== Data listing

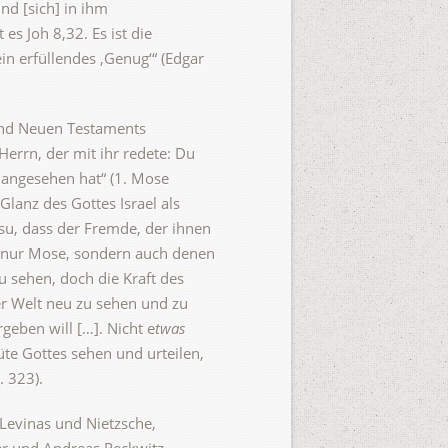
nd [sich] in ihm
s Joh 8,32. Es ist die
in erfüllendes ‚Genug‘“ (Edgar
 und Neuen Testaments
errn, der mit ihr redete: Du
h angesehen hat“ (1. Mose
lanz des Gottes Israel als
su, dass der Fremde, der ihnen
ht nur Mose, sondern auch denen
u sehen, doch die Kraft des
er Welt neu zu sehen und zu
eben will […]. Nicht e
twas
te Gottes sehen und urteilen,
. 323).
Levinas und Nietzsche,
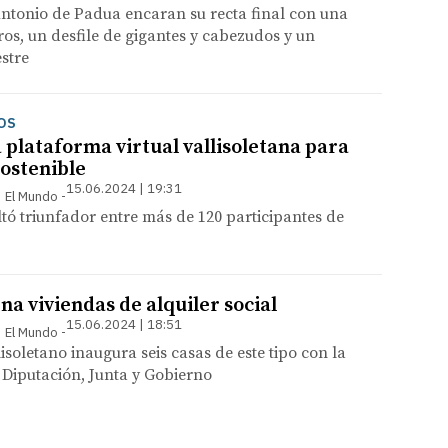
Antonio de Padua encaran su recta final con una
ros, un desfile de gigantes y cabezudos y un
stre
OS
 plataforma virtual vallisoletana para
sostenible
15.06.2024 | 19:31
 | El Mundo
ltó triunfador entre más de 120 participantes de
na viviendas de alquiler social
15.06.2024 | 18:51
 | El Mundo
isoletano inaugura seis casas de este tipo con la
 Diputación, Junta y Gobierno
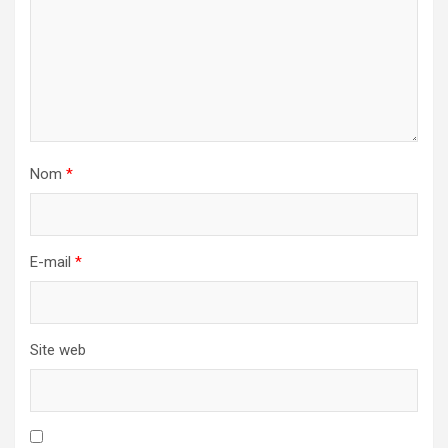
Nom
*
E-mail
*
Site web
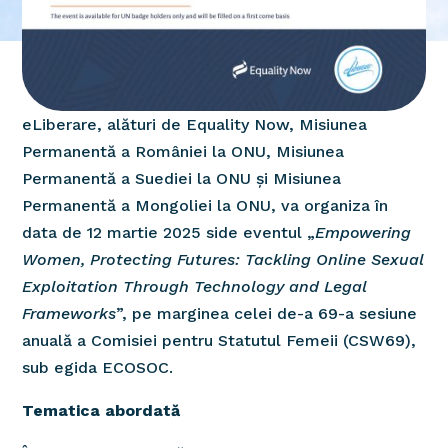
eLiberare, alături de Equality Now, Misiunea
Permanentă a României la ONU, Misiunea
Permanentă a Suediei la ONU și Misiunea
Permanentă a Mongoliei la ONU, va organiza în
data de 12 martie 2025 side eventul „
Empowering
Women, Protecting Futures: Tackling Online Sexual
Exploitation Through Technology and Legal
Frameworks
”, pe marginea celei de-a 69-a sesiune
anuală a Comisiei pentru Statutul Femeii (CSW69),
sub egida ECOSOC.
Tematica abordată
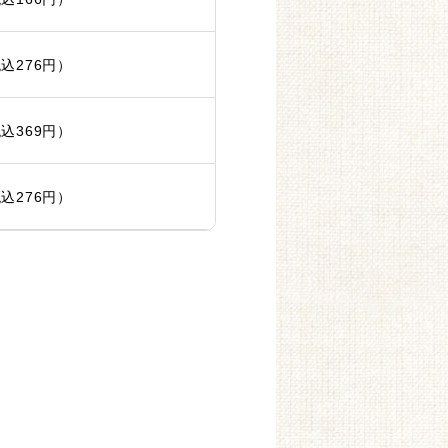
込276円）
込369円）
込276円）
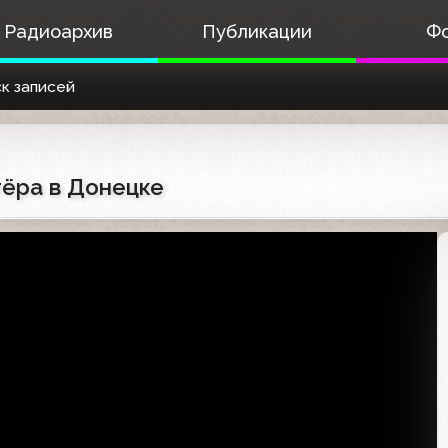
Радиоархив
Публикации
Ф
к записей
тёра в Донецке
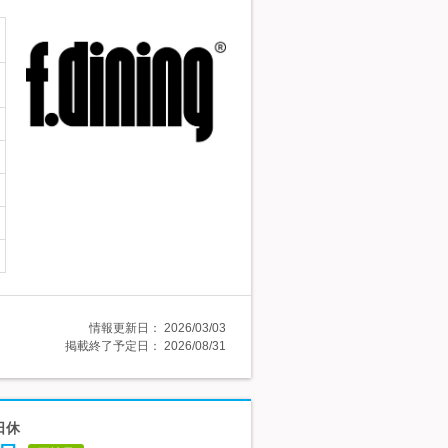
情報更新日：
2026/03/03
掲載終了予定日：
2026/08/31
日休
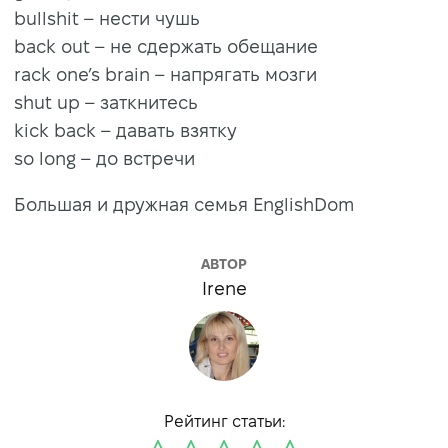
bullshit – нести чушь
back out – не сдержать обещание
rack one’s brain – напрягать мозги
shut up – заткнитесь
kick back – давать взятку
so long – до встречи
Большая и дружная семья EnglishDom
АВТОР
Irene
Рейтинг статьи:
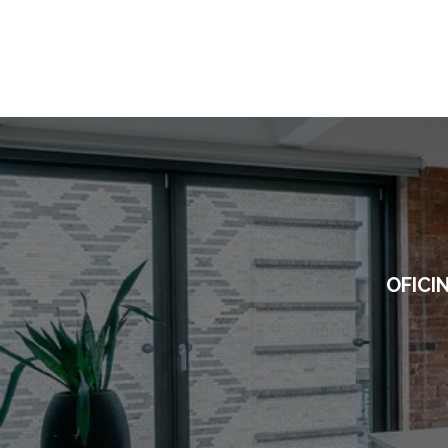
OFICI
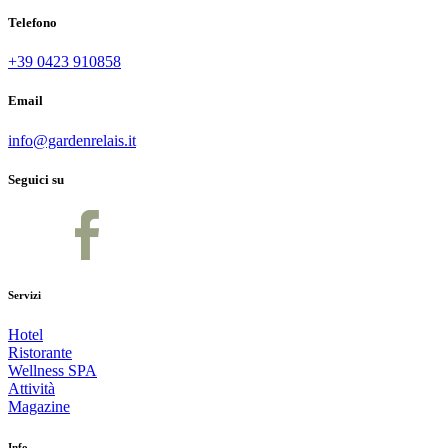
Telefono
+39 0423 910858
Email
info@gardenrelais.it
Seguici su
Servizi
Hotel
Ristorante
Wellness SPA
Attività
Magazine
Info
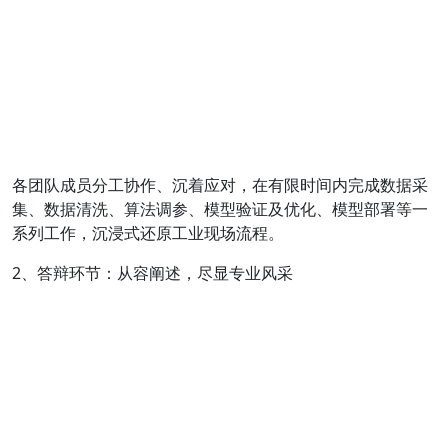
各团队成员分工协作、沉着应对，在有限时间内完成数据采
集、数据清洗、算法调参、模型验证及优化、模型部署等一
系列工作，沉浸式还原工业现场流程。
2、答辩环节：从容阐述，尽显专业风采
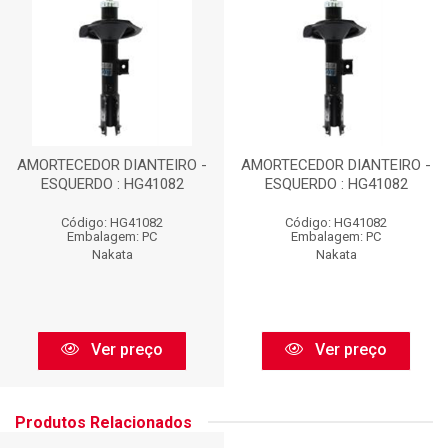
AMORTECEDOR DIANTEIRO -
AMORTECEDOR DIANTEIRO -
ESQUERDO : HG41082
ESQUERDO : HG41082
Código: HG41082
Código: HG41082
Embalagem: PC
Embalagem: PC
Nakata
Nakata
Ver preço
Ver preço
Produtos Relacionados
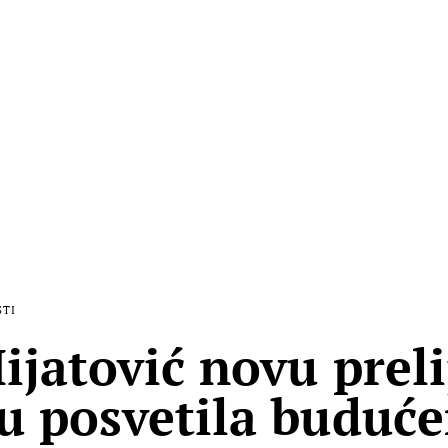
STI
ijatović novu prel
u posvetila buduć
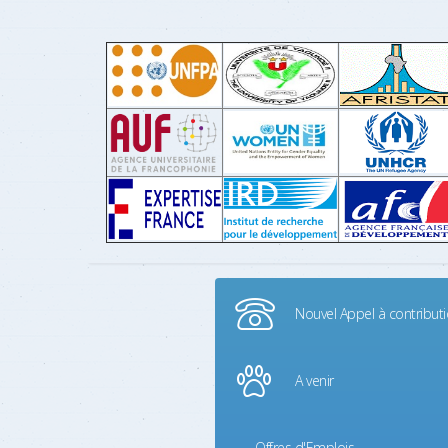
Nouvel Appel à contribut
A venir
Offres d'Emplois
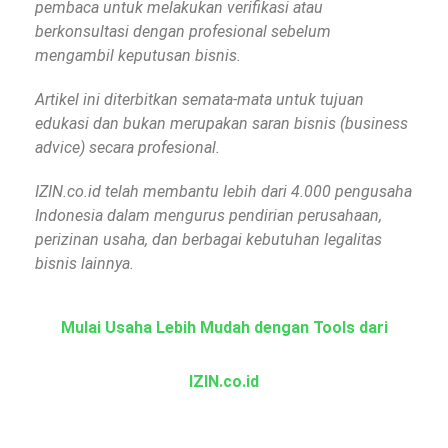
pembaca untuk melakukan verifikasi atau
berkonsultasi dengan profesional sebelum
mengambil keputusan bisnis.
Artikel ini diterbitkan semata-mata untuk tujuan
edukasi dan bukan merupakan saran bisnis (business
advice) secara profesional.
IZIN.co.id telah membantu lebih dari 4.000 pengusaha
Indonesia dalam mengurus pendirian perusahaan,
perizinan usaha, dan berbagai kebutuhan legalitas
bisnis lainnya.
Mulai Usaha Lebih Mudah dengan Tools dari
IZIN.co.id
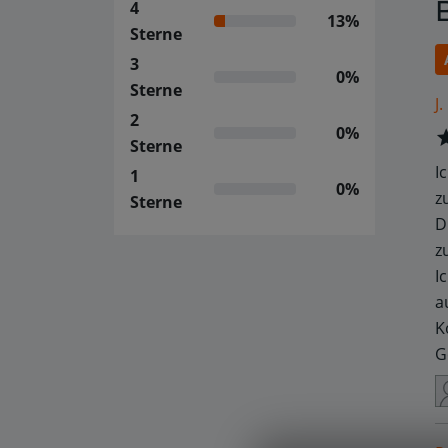
4
13%
Sterne
3
0%
Sterne
J.
2
0%
Sterne
I
1
0%
z
Sterne
D
z
I
a
K
G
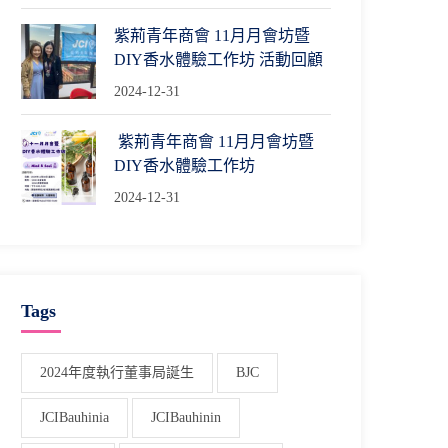
紫荊青年商會 11月月會坊暨
DIY香水體驗工作坊 活動回顧
2024-12-31
紫荊青年商會 11月月會坊暨
DIY香水體驗工作坊
2024-12-31
Tags
2024年度執行董事局誕生
BJC
JCIBauhinia
JCIBauhinin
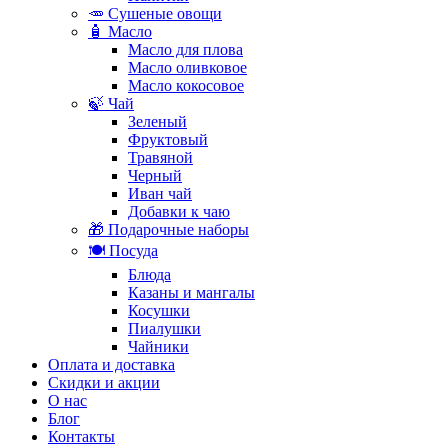
🥕 Сушеные овощи
🧴 Масло
Масло для плова
Масло оливковое
Масло кокосовое
🍃 Чай
Зеленый
Фруктовый
Травяной
Черный
Иван чай
Добавки к чаю
🎁 Подарочные наборы
🍽️ Посуда
Блюда
Казаны и мангалы
Косушки
Пиалушки
Чайники
Оплата и доставка
Скидки и акции
О нас
Блог
Контакты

====

Work request: Leave out the pictures and repeat the lines from the start of the material through the line with "Antonio de Padua", inclusive.

Response for this exercise:
nd [sich] in ihm
s Joh 8,32. Es ist die
in erfüllendes ‚Genug‘“ (Edgar
 und Neuen Testaments
errn, der mit ihr redete: Du
h angesehen hat“ (1. Mose
lanz des Gottes Israel als
su, dass der Fremde, der ihnen
ht nur Mose, sondern auch denen
u sehen, doch die Kraft des
er Welt neu zu sehen und zu
eben will […]. Nicht e
twas
te Gottes sehen und urteilen,
. 323).
Levinas und Nietzsche,
Antonio de Padua encaran su recta final con una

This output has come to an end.